Tak terhitung lagi berapa jumlah buku dan artikel yang membahas hubungan antara agama dan politik. Isu ini selalu jadi bahan diskusi yang tak kunjung selesai dari dekade ke dekade baik di Barat maupun di Timur.

Isu ini bahkan mempunyai akar kesejarahan ke abad-abad lalu. Sebuah teori mengatakan, politik pada awalnya dilahirkan oleh agama. Misi Rasul Tuhan dengan agama yang dibawa pada urutannya membentuk jejaring kekuasaan untuk menyebarkan dan mewujudkan doktrinnya. Ini berarti agama mesti memiliki kekuasaan politik.

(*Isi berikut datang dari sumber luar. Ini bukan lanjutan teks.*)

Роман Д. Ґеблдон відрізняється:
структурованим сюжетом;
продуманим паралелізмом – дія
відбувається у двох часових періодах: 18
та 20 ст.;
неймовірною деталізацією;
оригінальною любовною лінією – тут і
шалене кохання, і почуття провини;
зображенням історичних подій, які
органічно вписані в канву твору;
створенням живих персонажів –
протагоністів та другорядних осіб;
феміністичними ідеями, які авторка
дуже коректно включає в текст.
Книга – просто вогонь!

Kekuasaan politik yang dilahirkan agama ini semakin diperlukan ketika gerakan keagamaan menghadapi musuh yang merasa terancam oleh gerakan kenabian. Karena itu, para Rasul Tuhan selalu dihadang dan diancam oleh rezim kekuasaan yang ada. Tak mengherankan makanya ketika membaca kisah Ibrahim, Musa, Jesus, dan Muhammad yang berhadapan secara frontal dengan rezim tiran yang menindas rakyat. Sebuah kekuasaan politik mesti dihadapi dengan kekuasaan politik. Jadi, punya alasan logis-historis bahwa agama dan politik tak bisa dipisahkan.

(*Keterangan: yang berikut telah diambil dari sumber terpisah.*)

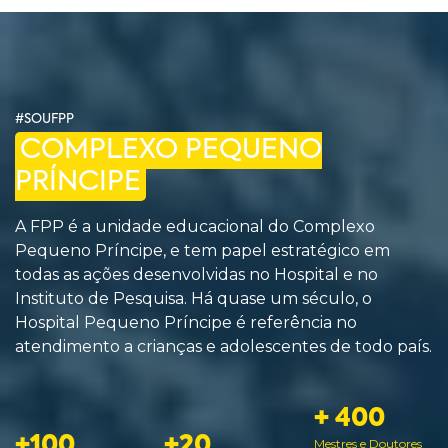
#SOUFPP
COMPLEXO PEQUENO
PRÍNCIPE
A FPP é a unidade educacional do Complexo
Pequeno Príncipe, e tem papel estratégico em
todas as ações desenvolvidas no Hospital e no
Instituto de Pesquisa. Há quase um século, o
Hospital Pequeno Príncipe é referência no
atendimento a crianças e adolescentes de todo país.
+ 400
+100
+20
Mestres e Doutores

Dalam sejarah Islam, Nabi Muhammad setelah pindah ke Madinah lalu menyusun kontrak sosial politik yang dikenal dengan nama Piagam Madinah. Salah satu warisan budaya yang sangat fenomenal yang diwariskan Nabi Muhammad adalah komunitas politik religius yang berpusat di Madinah yang terus dijaga dan diwariskan dari generasi ke generasi dengan berbagai inovasi dan deviasinya. Di Barat pun tak jauh berbeda.

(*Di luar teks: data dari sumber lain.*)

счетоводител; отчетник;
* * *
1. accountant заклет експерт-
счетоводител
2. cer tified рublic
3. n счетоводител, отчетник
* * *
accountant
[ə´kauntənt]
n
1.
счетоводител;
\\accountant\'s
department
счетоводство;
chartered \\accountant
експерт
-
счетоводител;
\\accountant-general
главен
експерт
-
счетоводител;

Negara Vatikan meskipun sebagai institusi moral-keagamaan, tak pernah lelah memberikan perhatian dan pesan moral pada kehidupan politik ketika politik dinilai telah merendahkan derajat kemanusiaan dan menjadi sumber perang. Jadi, agama dan politik tidak mungkin dipisahkan. Para biksu Buddha di Thailand pun sekali-sekali terlibat dalam gerakan politik dengan membawa pesan moral keagamaan.

Rasanya, tak mungkin politik steril dari agama. Hanya format hubungannya yang mengalami perbedaan dan perubahan dari zaman ke zaman, berbeda antara negara yang satu dan yang lain. Baik agama maupun politik pada awalnya mulia dan suci, tujuannya untuk mengangkat harkat-derajat kemanusiaan didasarkan pesan-pesan Ilahi. Namun, dalam perjalanannya panggung politik jadi ajang perebutan kekuasaan dengan mengkhianati pesan mulia agama.

Agama dan politik lalu dipisahkan secara tegas. Agama ditempatkan pada wilayah pribadi, paling jauh wilayah komunal, lalu politik melekat pada wilayah negara dan pemerintahan. Agama jangan lagi mencampuri politik dan negara. Namun, di Indonesia tidak sejauh itu yang terjadi, negara bahkan memberikan dukungan, pengakuan, dan perlindungan pada agama. Hanya, posisi agama tidak lagi punya wibawa dan pengaruh efektif sebagaimana zaman keemasan agama ketika melahirkan komunitas sebagaimana masa Nabi Muhammad di Madinah.

Dunia telah berubah. Sosok suci seorang Nabi tak lagi ada. Masyarakat dunia mungkin telah merasa dewasa dengan warisan agama para Rasul Tuhan dan dukungan iptek yang dibangunnya. Yang kadang membuat sedih adalah ketika ajaran agama lalu dipelintir dan dimanipulasi sebagai instrumen perebutan kekuasaan politik, bukan sebagai rujukan etika berpolitik. Sampai di sini posisi dan hubungan antara agama dan politik menjadi berbalik.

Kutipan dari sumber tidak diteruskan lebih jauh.